All of the data that follows should be given again exactly, without its images.

========

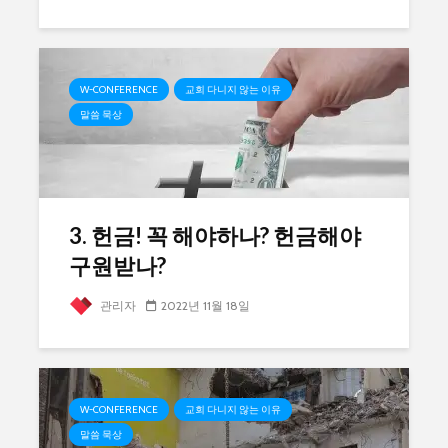
W-CONFERENCE
교회 다니지 않는 이유
말씀 묵상
3. 헌금! 꼭 해야하나? 헌금해야
구원받나?
관리자
2022년 11월 18일
W-CONFERENCE
교회 다니지 않는 이유
말씀 묵상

========

_TASK RESPONSE_
W-CONFERENCE
교회 다니지 않는 이유
말씀 묵상
3. 헌금! 꼭 해야하나? 헌금해야
구원받나?
관리자
2022년 11월 18일
W-CONFERENCE
교회 다니지 않는 이유
말씀 묵상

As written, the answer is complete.